• [WHAT THIS TASK INVOLVES]: Scan the data. Collect each line that contains the word "ישראל".

• [GIVEN DATA]:
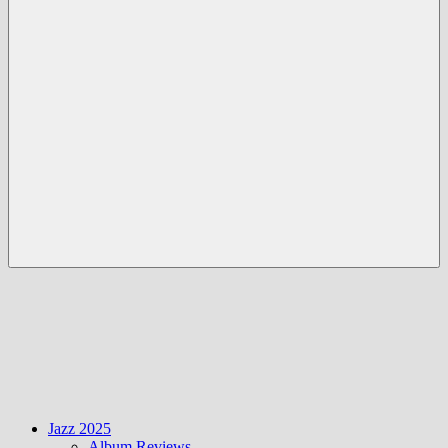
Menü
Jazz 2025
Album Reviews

* * *

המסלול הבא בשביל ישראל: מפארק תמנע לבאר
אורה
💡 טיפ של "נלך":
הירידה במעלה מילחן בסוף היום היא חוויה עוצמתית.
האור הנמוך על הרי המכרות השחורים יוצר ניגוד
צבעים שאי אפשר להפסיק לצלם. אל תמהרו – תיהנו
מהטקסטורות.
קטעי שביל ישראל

• [ANSWER AREA]:
המסלול הבא בשביל ישראל: מפארק תמנע לבאר
קטעי שביל ישראל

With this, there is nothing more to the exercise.